Theban Monster. The Sphinx, who had the head and breast of a woman, the tail of a serpent, the body of a dog, wings of a bird, the paws of a lion, and the voice of a human, devoured all who could not answer her riddle until Oedipus solved it. See Hesiod's Theogony 326 and Pausanias' History of Greece 9.26. Christopher Hill points out that the answer to the sphinx's riddle was "man," just as Jesus (as man) has defeated the "riddling" Satan here.

Globe. Latin globus: a full assembly in a compact body.

Ambrosial. The food of the Olympian gods was said to be ambrosia, but here the adjective more likely means food fit for a god, not the food the Olympians allegedly ate. In Paradise Lost 5.433 Raphael finds the fruit of Eden food fit for god-like appetite. "Ambrosial" is also used in A Mask 16 and Paradise Lost 2.245.

debel. Subdue; Latin: debellare superbos as in Virgil's Aeneid 6. 853: "tame the proud."

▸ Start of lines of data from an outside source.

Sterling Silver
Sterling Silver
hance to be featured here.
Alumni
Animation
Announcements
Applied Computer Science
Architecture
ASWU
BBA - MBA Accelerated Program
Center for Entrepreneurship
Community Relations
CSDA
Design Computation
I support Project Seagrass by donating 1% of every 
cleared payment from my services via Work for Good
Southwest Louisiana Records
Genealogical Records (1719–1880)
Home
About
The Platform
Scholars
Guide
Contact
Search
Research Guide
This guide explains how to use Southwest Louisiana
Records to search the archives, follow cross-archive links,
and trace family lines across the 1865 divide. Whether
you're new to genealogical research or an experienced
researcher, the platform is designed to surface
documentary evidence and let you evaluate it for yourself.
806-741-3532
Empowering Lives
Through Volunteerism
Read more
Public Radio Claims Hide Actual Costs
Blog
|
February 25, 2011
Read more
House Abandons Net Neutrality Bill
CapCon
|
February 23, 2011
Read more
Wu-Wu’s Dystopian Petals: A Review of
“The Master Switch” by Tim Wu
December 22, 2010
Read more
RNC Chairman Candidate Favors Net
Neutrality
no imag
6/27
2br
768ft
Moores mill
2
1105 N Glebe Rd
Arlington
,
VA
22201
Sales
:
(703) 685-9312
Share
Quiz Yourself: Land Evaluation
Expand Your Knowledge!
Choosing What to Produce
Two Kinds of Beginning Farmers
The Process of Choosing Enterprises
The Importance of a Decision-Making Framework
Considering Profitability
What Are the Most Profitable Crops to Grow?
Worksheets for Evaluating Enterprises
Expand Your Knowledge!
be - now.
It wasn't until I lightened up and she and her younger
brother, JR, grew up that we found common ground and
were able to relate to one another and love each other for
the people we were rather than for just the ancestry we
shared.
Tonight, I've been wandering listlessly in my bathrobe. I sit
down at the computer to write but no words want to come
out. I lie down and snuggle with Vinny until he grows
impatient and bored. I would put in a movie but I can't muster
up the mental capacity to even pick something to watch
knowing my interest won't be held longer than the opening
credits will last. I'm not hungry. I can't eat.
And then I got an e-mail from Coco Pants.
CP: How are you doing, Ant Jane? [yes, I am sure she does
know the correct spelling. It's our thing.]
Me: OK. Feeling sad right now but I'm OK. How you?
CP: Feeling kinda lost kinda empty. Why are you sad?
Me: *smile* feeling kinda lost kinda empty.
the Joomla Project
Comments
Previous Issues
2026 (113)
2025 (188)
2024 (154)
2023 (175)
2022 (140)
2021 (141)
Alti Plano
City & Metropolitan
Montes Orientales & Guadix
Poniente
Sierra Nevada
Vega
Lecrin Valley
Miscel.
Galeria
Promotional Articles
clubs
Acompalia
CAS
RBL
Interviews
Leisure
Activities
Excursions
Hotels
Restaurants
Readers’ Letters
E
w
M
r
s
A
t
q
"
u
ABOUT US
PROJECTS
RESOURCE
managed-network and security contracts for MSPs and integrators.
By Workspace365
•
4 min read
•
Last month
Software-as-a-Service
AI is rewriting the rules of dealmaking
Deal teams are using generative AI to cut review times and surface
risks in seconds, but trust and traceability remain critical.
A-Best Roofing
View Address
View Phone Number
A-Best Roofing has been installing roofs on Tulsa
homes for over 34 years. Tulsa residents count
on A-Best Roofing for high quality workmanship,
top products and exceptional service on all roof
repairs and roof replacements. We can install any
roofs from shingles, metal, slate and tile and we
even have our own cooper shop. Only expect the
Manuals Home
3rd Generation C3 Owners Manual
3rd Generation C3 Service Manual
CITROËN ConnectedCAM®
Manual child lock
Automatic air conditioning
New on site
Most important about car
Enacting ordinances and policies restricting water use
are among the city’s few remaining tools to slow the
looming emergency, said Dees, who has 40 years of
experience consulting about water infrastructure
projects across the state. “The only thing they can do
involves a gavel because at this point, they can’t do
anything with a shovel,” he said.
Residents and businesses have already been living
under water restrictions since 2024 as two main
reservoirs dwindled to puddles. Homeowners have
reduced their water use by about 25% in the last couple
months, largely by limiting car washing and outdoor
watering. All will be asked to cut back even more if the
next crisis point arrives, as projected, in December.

Supplanted Adam. 1 Corinthians 15:22.

snares are broke. See Psalm 124:7.

fairer Paradise. See Paradise Lost 12.587.

Temptation. Not capitalized in the 1680 edition. This agrees with line 595, above.

Autumnal Star. Probably a shooting star or meteorite, plentiful in autumn in the northern hemishpere.

Lightning. See Luke 10:18.

trod down. Malachi 4:3.

Thy wound. Satan's wound to the head. See Genesis 3:15.

Abaddon. Hell. See Revelation 9:11.

Line 629. Plea of the devils in Matthew 8:29. see also Luke 8:26-33.

Mothers. Note that Samson's body, at the close of Samson Agonistes (1732-33), is brought back to his father's house.